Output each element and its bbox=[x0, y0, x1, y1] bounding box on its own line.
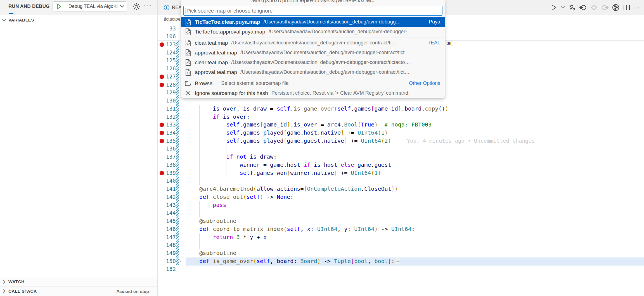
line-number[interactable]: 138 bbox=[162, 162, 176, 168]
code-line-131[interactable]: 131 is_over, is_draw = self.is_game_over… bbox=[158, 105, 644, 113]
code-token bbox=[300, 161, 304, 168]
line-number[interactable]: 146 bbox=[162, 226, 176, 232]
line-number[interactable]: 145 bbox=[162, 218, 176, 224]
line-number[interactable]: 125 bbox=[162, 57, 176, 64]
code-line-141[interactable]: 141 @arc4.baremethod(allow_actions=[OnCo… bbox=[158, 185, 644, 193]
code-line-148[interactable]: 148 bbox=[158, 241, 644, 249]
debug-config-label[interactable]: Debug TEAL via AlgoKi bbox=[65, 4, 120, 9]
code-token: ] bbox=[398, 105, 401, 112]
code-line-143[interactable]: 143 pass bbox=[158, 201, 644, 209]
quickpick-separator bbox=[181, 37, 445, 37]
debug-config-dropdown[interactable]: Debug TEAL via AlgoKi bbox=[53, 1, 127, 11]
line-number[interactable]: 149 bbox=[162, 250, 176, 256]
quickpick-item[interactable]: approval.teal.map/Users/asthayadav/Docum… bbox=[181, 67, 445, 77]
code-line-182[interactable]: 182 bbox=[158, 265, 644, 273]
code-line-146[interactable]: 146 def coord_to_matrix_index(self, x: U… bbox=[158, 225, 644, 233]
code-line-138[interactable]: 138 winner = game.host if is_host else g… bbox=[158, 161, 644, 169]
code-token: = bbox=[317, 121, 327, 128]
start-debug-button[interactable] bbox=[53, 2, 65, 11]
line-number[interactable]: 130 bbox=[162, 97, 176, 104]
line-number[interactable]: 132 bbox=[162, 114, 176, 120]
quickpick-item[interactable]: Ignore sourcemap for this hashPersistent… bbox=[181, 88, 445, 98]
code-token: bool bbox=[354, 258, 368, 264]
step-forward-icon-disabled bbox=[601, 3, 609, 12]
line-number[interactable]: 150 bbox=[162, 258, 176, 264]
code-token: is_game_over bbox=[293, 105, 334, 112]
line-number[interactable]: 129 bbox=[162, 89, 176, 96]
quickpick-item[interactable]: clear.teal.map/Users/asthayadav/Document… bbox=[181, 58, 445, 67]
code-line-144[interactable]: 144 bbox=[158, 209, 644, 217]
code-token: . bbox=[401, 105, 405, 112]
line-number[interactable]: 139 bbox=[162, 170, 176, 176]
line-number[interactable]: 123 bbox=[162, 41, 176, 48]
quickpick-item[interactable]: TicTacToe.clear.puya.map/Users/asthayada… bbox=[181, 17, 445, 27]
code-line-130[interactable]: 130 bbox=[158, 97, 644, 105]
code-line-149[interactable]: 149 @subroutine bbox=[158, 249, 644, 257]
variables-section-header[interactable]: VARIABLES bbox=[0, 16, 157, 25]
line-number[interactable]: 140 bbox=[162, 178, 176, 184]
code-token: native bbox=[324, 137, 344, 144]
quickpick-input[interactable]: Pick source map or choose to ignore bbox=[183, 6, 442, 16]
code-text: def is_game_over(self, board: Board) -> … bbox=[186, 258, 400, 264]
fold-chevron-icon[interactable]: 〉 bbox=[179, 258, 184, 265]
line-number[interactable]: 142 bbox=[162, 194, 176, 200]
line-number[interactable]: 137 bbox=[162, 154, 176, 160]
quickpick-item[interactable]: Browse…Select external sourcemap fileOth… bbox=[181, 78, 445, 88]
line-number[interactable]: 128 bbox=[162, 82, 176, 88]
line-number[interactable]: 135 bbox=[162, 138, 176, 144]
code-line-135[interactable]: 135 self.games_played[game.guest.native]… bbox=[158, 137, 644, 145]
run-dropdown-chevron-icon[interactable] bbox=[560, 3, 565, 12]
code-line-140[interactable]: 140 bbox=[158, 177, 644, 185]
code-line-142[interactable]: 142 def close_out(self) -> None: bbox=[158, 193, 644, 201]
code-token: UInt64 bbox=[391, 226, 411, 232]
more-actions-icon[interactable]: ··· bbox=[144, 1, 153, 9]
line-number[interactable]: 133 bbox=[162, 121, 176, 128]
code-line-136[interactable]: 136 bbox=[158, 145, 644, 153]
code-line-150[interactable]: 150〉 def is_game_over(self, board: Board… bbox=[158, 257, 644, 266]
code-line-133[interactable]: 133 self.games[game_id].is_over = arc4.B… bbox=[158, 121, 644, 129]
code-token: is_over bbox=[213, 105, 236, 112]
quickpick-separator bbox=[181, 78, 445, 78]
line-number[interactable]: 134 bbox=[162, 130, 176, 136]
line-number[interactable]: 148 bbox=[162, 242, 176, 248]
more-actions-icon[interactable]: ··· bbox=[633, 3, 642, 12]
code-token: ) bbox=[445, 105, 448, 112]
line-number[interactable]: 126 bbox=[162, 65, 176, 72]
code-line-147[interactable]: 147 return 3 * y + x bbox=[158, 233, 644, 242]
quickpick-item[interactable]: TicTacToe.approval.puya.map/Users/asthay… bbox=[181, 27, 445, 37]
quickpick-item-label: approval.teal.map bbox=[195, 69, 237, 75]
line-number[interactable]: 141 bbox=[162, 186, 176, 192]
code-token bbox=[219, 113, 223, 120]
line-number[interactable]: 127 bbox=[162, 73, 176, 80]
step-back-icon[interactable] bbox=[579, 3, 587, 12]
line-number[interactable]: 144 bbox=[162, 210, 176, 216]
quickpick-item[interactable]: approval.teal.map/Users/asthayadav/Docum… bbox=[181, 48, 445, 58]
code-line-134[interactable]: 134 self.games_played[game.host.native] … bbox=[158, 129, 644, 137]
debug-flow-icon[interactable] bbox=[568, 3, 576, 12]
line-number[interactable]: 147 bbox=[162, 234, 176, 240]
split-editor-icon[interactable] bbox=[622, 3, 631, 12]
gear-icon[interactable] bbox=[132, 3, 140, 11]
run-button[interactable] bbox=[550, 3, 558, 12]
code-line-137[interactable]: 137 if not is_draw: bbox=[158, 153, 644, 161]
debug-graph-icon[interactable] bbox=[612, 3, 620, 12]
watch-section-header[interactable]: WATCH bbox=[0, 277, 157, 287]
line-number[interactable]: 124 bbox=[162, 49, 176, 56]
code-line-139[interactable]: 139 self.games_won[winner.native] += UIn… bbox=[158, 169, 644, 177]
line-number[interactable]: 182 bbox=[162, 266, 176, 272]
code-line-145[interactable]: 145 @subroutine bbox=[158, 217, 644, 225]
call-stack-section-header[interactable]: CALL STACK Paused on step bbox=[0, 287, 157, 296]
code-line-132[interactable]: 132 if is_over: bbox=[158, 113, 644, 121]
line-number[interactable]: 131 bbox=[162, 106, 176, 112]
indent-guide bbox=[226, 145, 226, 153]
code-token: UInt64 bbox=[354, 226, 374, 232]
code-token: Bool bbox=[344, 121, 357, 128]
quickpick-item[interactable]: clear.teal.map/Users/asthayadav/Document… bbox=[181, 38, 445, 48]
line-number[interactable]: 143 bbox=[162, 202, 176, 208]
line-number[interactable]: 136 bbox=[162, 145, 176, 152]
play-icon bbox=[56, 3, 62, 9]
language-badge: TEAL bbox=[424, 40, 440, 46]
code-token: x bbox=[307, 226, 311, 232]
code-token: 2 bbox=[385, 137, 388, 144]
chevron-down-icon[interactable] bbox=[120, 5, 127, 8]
+--
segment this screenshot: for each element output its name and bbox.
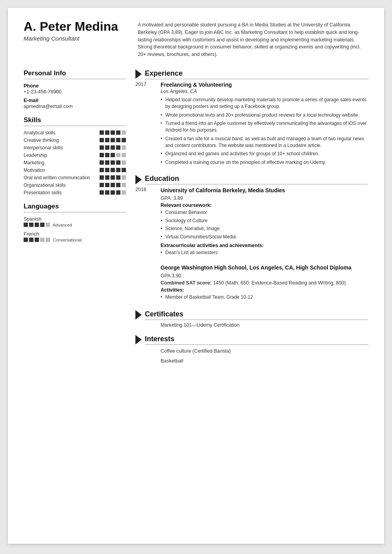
+--
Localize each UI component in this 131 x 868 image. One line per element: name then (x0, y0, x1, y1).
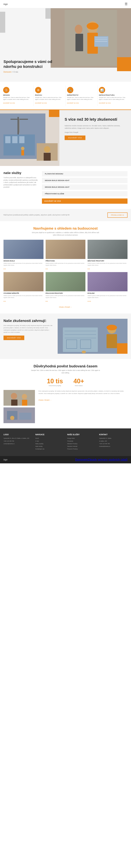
+--
A bare number is all that is asked for: the count of lines above that include "name".

◆ **WORKED SOLUTION**
2